BEGIN AVAILABLE RECORDS

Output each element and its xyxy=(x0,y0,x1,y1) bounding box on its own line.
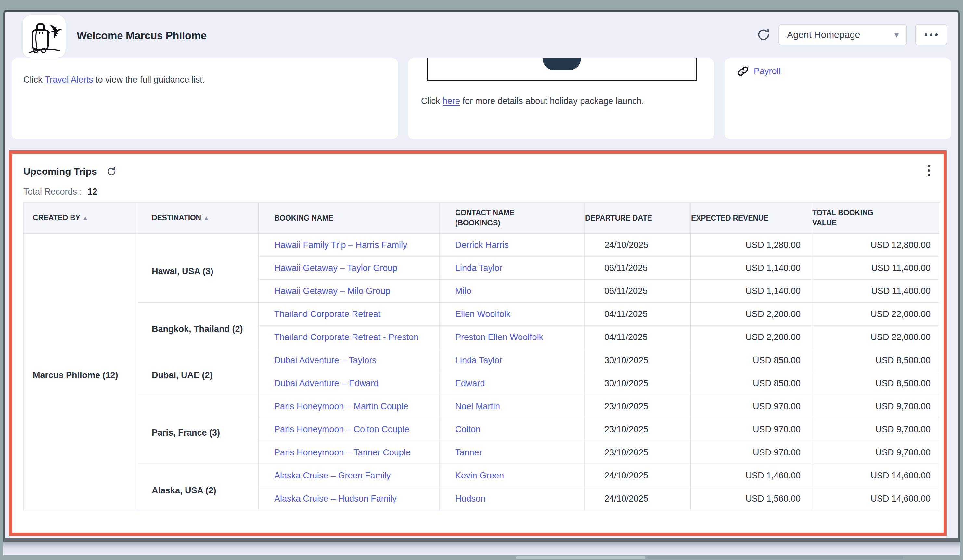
contact-link[interactable]: Edward xyxy=(455,379,485,388)
table-row: Dubai, UAE (2) Dubai Adventure – Taylors… xyxy=(24,349,940,372)
upcoming-trips-table: CREATED BY▲ DESTINATION▲ BOOKING NAME CO… xyxy=(23,202,940,510)
booking-link[interactable]: Paris Honeymoon – Martin Couple xyxy=(274,401,409,411)
sort-asc-icon: ▲ xyxy=(84,215,87,221)
departure-date-cell: 30/10/2025 xyxy=(585,372,691,395)
holiday-details-link[interactable]: here xyxy=(443,96,460,106)
total-booking-value-cell: USD 14,600.00 xyxy=(812,464,940,487)
column-header-contact-name[interactable]: CONTACT NAME(BOOKINGS) xyxy=(439,203,585,233)
departure-date-cell: 23/10/2025 xyxy=(585,441,691,464)
booking-link[interactable]: Dubai Adventure – Edward xyxy=(274,379,378,388)
table-row: Paris, France (3) Paris Honeymoon – Mart… xyxy=(24,395,940,418)
total-booking-value-cell: USD 22,000.00 xyxy=(812,303,940,326)
travel-alerts-link[interactable]: Travel Alerts xyxy=(45,75,93,84)
desktop: { "header": { "title": "Welcome Marcus P… xyxy=(0,0,963,560)
column-header-departure-date[interactable]: DEPARTURE DATE xyxy=(585,203,691,233)
holiday-package-card: Click here for more details about holida… xyxy=(408,58,714,139)
total-records: Total Records : 12 xyxy=(23,187,97,197)
expected-revenue-cell: USD 2,200.00 xyxy=(691,303,812,326)
total-booking-value-cell: USD 9,700.00 xyxy=(812,418,940,441)
holiday-package-image xyxy=(427,58,697,81)
booking-link[interactable]: Paris Honeymoon – Tanner Couple xyxy=(274,448,411,457)
contact-name-cell: Kevin Green xyxy=(439,464,585,487)
departure-date-cell: 04/11/2025 xyxy=(585,326,691,349)
booking-link[interactable]: Hawaii Family Trip – Harris Family xyxy=(274,240,407,250)
destination-group-cell: Dubai, UAE (2) xyxy=(138,349,259,395)
table-row: Bangkok, Thailand (2) Thailand Corporate… xyxy=(24,303,940,326)
expected-revenue-cell: USD 1,280.00 xyxy=(691,233,812,257)
contact-name-cell: Derrick Harris xyxy=(439,233,585,257)
expected-revenue-cell: USD 850.00 xyxy=(691,372,812,395)
total-booking-value-cell: USD 8,500.00 xyxy=(812,372,940,395)
departure-date-cell: 30/10/2025 xyxy=(585,349,691,372)
contact-link[interactable]: Milo xyxy=(455,286,472,296)
refresh-icon[interactable] xyxy=(756,28,771,42)
contact-link[interactable]: Ellen Woolfolk xyxy=(455,309,511,319)
contact-link[interactable]: Derrick Harris xyxy=(455,240,509,250)
ellipsis-icon xyxy=(925,34,927,36)
contact-link[interactable]: Preston Ellen Woolfolk xyxy=(455,332,543,342)
payroll-row: Payroll xyxy=(738,66,781,77)
contact-link[interactable]: Tanner xyxy=(455,448,482,457)
total-booking-value-cell: USD 14,600.00 xyxy=(812,487,940,510)
total-booking-value-cell: USD 12,800.00 xyxy=(812,233,940,257)
contact-name-cell: Colton xyxy=(439,418,585,441)
expected-revenue-cell: USD 850.00 xyxy=(691,349,812,372)
panel-title: Upcoming Trips xyxy=(23,166,97,177)
booking-link[interactable]: Hawaii Getaway – Taylor Group xyxy=(274,263,397,273)
booking-name-cell: Alaska Cruise – Hudson Family xyxy=(259,487,439,510)
contact-link[interactable]: Linda Taylor xyxy=(455,355,502,365)
booking-name-cell: Paris Honeymoon – Martin Couple xyxy=(259,395,439,418)
booking-link[interactable]: Dubai Adventure – Taylors xyxy=(274,355,376,365)
panel-title-row: Upcoming Trips xyxy=(23,166,117,177)
booking-link[interactable]: Hawaii Getaway – Milo Group xyxy=(274,286,390,296)
booking-link[interactable]: Paris Honeymoon – Colton Couple xyxy=(274,424,409,434)
expected-revenue-cell: USD 970.00 xyxy=(691,418,812,441)
sort-asc-icon: ▲ xyxy=(204,215,208,221)
departure-date-cell: 06/11/2025 xyxy=(585,257,691,280)
refresh-icon[interactable] xyxy=(106,166,117,177)
more-options-button[interactable] xyxy=(915,24,947,45)
contact-link[interactable]: Kevin Green xyxy=(455,471,504,481)
contact-link[interactable]: Hudson xyxy=(455,494,485,503)
column-header-destination[interactable]: DESTINATION▲ xyxy=(138,203,259,233)
contact-name-cell: Linda Taylor xyxy=(439,257,585,280)
booking-name-cell: Dubai Adventure – Taylors xyxy=(259,349,439,372)
column-header-created-by[interactable]: CREATED BY▲ xyxy=(24,203,138,233)
booking-name-cell: Paris Honeymoon – Colton Couple xyxy=(259,418,439,441)
contact-name-cell: Edward xyxy=(439,372,585,395)
expected-revenue-cell: USD 970.00 xyxy=(691,395,812,418)
booking-name-cell: Thailand Corporate Retreat xyxy=(259,303,439,326)
booking-name-cell: Dubai Adventure – Edward xyxy=(259,372,439,395)
total-booking-value-cell: USD 11,400.00 xyxy=(812,280,940,303)
header-controls: Agent Homepage ▾ xyxy=(756,24,947,45)
departure-date-cell: 24/10/2025 xyxy=(585,233,691,257)
image-shape xyxy=(543,58,581,70)
holiday-text: Click here for more details about holida… xyxy=(421,96,644,106)
booking-link[interactable]: Thailand Corporate Retreat - Preston xyxy=(274,332,418,342)
payroll-link[interactable]: Payroll xyxy=(754,66,781,76)
chevron-down-icon: ▾ xyxy=(895,30,899,40)
contact-name-cell: Milo xyxy=(439,280,585,303)
column-header-total-booking-value[interactable]: TOTAL BOOKINGVALUE xyxy=(812,203,940,233)
app-window: ✈ Welcome Marcus Philome Agent Homepage … xyxy=(3,10,960,542)
contact-link[interactable]: Linda Taylor xyxy=(455,263,502,273)
panel-menu-icon[interactable] xyxy=(926,163,932,178)
contact-link[interactable]: Noel Martin xyxy=(455,401,500,411)
contact-name-cell: Ellen Woolfolk xyxy=(439,303,585,326)
contact-link[interactable]: Colton xyxy=(455,424,480,434)
booking-name-cell: Hawaii Family Trip – Harris Family xyxy=(259,233,439,257)
total-booking-value-cell: USD 9,700.00 xyxy=(812,441,940,464)
column-header-expected-revenue[interactable]: EXPECTED REVENUE xyxy=(691,203,812,233)
booking-name-cell: Hawaii Getaway – Milo Group xyxy=(259,280,439,303)
departure-date-cell: 24/10/2025 xyxy=(585,487,691,510)
table-row: Alaska, USA (2) Alaska Cruise – Green Fa… xyxy=(24,464,940,487)
homepage-selector[interactable]: Agent Homepage ▾ xyxy=(778,24,907,45)
booking-link[interactable]: Alaska Cruise – Green Family xyxy=(274,471,391,481)
column-header-booking-name[interactable]: BOOKING NAME xyxy=(259,203,439,233)
booking-link[interactable]: Thailand Corporate Retreat xyxy=(274,309,381,319)
horizontal-scrollbar-thumb[interactable] xyxy=(516,556,645,559)
booking-link[interactable]: Alaska Cruise – Hudson Family xyxy=(274,494,397,503)
guidance-text: Click Travel Alerts to view the full gui… xyxy=(23,75,205,85)
booking-name-cell: Thailand Corporate Retreat - Preston xyxy=(259,326,439,349)
destination-group-cell: Alaska, USA (2) xyxy=(138,464,259,510)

END AVAILABLE RECORDS

§ YOUR TASK:
Output the material word for word, and keep the pictures out.

§ PROBLEM SOLUTION:
Output each element and its xyxy=(x0,y0,x1,y1) bounding box on its own line.
contact-link[interactable]: Edward xyxy=(455,379,485,388)
table-row: Dubai, UAE (2) Dubai Adventure – Taylors… xyxy=(24,349,940,372)
upcoming-trips-table: CREATED BY▲ DESTINATION▲ BOOKING NAME CO… xyxy=(23,202,940,510)
booking-link[interactable]: Paris Honeymoon – Martin Couple xyxy=(274,401,409,411)
sort-asc-icon: ▲ xyxy=(84,215,87,221)
departure-date-cell: 30/10/2025 xyxy=(585,372,691,395)
holiday-details-link[interactable]: here xyxy=(443,96,460,106)
total-booking-value-cell: USD 14,600.00 xyxy=(812,464,940,487)
column-header-contact-name[interactable]: CONTACT NAME(BOOKINGS) xyxy=(439,203,585,233)
departure-date-cell: 23/10/2025 xyxy=(585,441,691,464)
booking-link[interactable]: Dubai Adventure – Edward xyxy=(274,379,378,388)
table-row: Paris, France (3) Paris Honeymoon – Mart… xyxy=(24,395,940,418)
total-booking-value-cell: USD 22,000.00 xyxy=(812,303,940,326)
travel-alerts-link[interactable]: Travel Alerts xyxy=(45,75,93,84)
desktop: { "header": { "title": "Welcome Marcus P… xyxy=(0,0,963,560)
column-header-departure-date[interactable]: DEPARTURE DATE xyxy=(585,203,691,233)
holiday-package-card: Click here for more details about holida… xyxy=(408,58,714,139)
total-records: Total Records : 12 xyxy=(23,187,97,197)
expected-revenue-cell: USD 2,200.00 xyxy=(691,303,812,326)
total-booking-value-cell: USD 9,700.00 xyxy=(812,418,940,441)
holiday-package-image xyxy=(427,58,697,81)
booking-link[interactable]: Paris Honeymoon – Tanner Couple xyxy=(274,448,411,457)
contact-name-cell: Kevin Green xyxy=(439,464,585,487)
departure-date-cell: 04/11/2025 xyxy=(585,326,691,349)
booking-link[interactable]: Hawaii Family Trip – Harris Family xyxy=(274,240,407,250)
destination-group-cell: Dubai, UAE (2) xyxy=(138,349,259,395)
table-row: Bangkok, Thailand (2) Thailand Corporate… xyxy=(24,303,940,326)
expected-revenue-cell: USD 1,280.00 xyxy=(691,233,812,257)
contact-name-cell: Derrick Harris xyxy=(439,233,585,257)
expected-revenue-cell: USD 850.00 xyxy=(691,372,812,395)
total-booking-value-cell: USD 8,500.00 xyxy=(812,372,940,395)
departure-date-cell: 30/10/2025 xyxy=(585,349,691,372)
contact-link[interactable]: Milo xyxy=(455,286,472,296)
refresh-icon[interactable] xyxy=(756,28,771,42)
contact-link[interactable]: Ellen Woolfolk xyxy=(455,309,511,319)
contact-link[interactable]: Derrick Harris xyxy=(455,240,509,250)
ellipsis-icon xyxy=(925,34,927,36)
contact-link[interactable]: Preston Ellen Woolfolk xyxy=(455,332,543,342)
payroll-row: Payroll xyxy=(738,66,781,77)
contact-link[interactable]: Tanner xyxy=(455,448,482,457)
total-booking-value-cell: USD 14,600.00 xyxy=(812,487,940,510)
total-booking-value-cell: USD 12,800.00 xyxy=(812,233,940,257)
contact-name-cell: Colton xyxy=(439,418,585,441)
expected-revenue-cell: USD 850.00 xyxy=(691,349,812,372)
panel-title: Upcoming Trips xyxy=(23,166,97,177)
booking-link[interactable]: Hawaii Getaway – Taylor Group xyxy=(274,263,397,273)
booking-name-cell: Alaska Cruise – Hudson Family xyxy=(259,487,439,510)
contact-link[interactable]: Linda Taylor xyxy=(455,355,502,365)
booking-name-cell: Paris Honeymoon – Martin Couple xyxy=(259,395,439,418)
booking-link[interactable]: Dubai Adventure – Taylors xyxy=(274,355,376,365)
panel-title-row: Upcoming Trips xyxy=(23,166,117,177)
booking-link[interactable]: Hawaii Getaway – Milo Group xyxy=(274,286,390,296)
booking-link[interactable]: Paris Honeymoon – Colton Couple xyxy=(274,424,409,434)
expected-revenue-cell: USD 970.00 xyxy=(691,418,812,441)
sort-asc-icon: ▲ xyxy=(204,215,208,221)
departure-date-cell: 06/11/2025 xyxy=(585,257,691,280)
refresh-icon[interactable] xyxy=(106,166,117,177)
more-options-button[interactable] xyxy=(915,24,947,45)
contact-link[interactable]: Kevin Green xyxy=(455,471,504,481)
contact-link[interactable]: Hudson xyxy=(455,494,485,503)
column-header-destination[interactable]: DESTINATION▲ xyxy=(138,203,259,233)
contact-name-cell: Linda Taylor xyxy=(439,257,585,280)
booking-name-cell: Dubai Adventure – Taylors xyxy=(259,349,439,372)
column-header-created-by[interactable]: CREATED BY▲ xyxy=(24,203,138,233)
booking-name-cell: Paris Honeymoon – Colton Couple xyxy=(259,418,439,441)
contact-name-cell: Edward xyxy=(439,372,585,395)
expected-revenue-cell: USD 970.00 xyxy=(691,395,812,418)
booking-name-cell: Thailand Corporate Retreat xyxy=(259,303,439,326)
booking-name-cell: Dubai Adventure – Edward xyxy=(259,372,439,395)
total-booking-value-cell: USD 11,400.00 xyxy=(812,280,940,303)
header-controls: Agent Homepage ▾ xyxy=(756,24,947,45)
departure-date-cell: 24/10/2025 xyxy=(585,233,691,257)
image-shape xyxy=(543,58,581,70)
holiday-text: Click here for more details about holida… xyxy=(421,96,644,106)
booking-link[interactable]: Thailand Corporate Retreat - Preston xyxy=(274,332,418,342)
payroll-link[interactable]: Payroll xyxy=(754,66,781,76)
chevron-down-icon: ▾ xyxy=(895,30,899,40)
contact-name-cell: Milo xyxy=(439,280,585,303)
column-header-total-booking-value[interactable]: TOTAL BOOKINGVALUE xyxy=(812,203,940,233)
app-window: ✈ Welcome Marcus Philome Agent Homepage … xyxy=(3,10,960,542)
contact-link[interactable]: Linda Taylor xyxy=(455,263,502,273)
panel-menu-icon[interactable] xyxy=(926,163,932,178)
contact-link[interactable]: Noel Martin xyxy=(455,401,500,411)
contact-name-cell: Ellen Woolfolk xyxy=(439,303,585,326)
contact-link[interactable]: Colton xyxy=(455,424,480,434)
booking-name-cell: Hawaii Family Trip – Harris Family xyxy=(259,233,439,257)
total-booking-value-cell: USD 9,700.00 xyxy=(812,441,940,464)
column-header-expected-revenue[interactable]: EXPECTED REVENUE xyxy=(691,203,812,233)
booking-name-cell: Hawaii Getaway – Milo Group xyxy=(259,280,439,303)
departure-date-cell: 24/10/2025 xyxy=(585,487,691,510)
table-row: Alaska, USA (2) Alaska Cruise – Green Fa… xyxy=(24,464,940,487)
homepage-selector[interactable]: Agent Homepage ▾ xyxy=(778,24,907,45)
booking-link[interactable]: Alaska Cruise – Green Family xyxy=(274,471,391,481)
column-header-booking-name[interactable]: BOOKING NAME xyxy=(259,203,439,233)
booking-link[interactable]: Thailand Corporate Retreat xyxy=(274,309,381,319)
horizontal-scrollbar-thumb[interactable] xyxy=(516,556,645,559)
booking-link[interactable]: Alaska Cruise – Hudson Family xyxy=(274,494,397,503)
guidance-text: Click Travel Alerts to view the full gui… xyxy=(23,75,205,85)
booking-name-cell: Thailand Corporate Retreat - Preston xyxy=(259,326,439,349)
destination-group-cell: Alaska, USA (2) xyxy=(138,464,259,510)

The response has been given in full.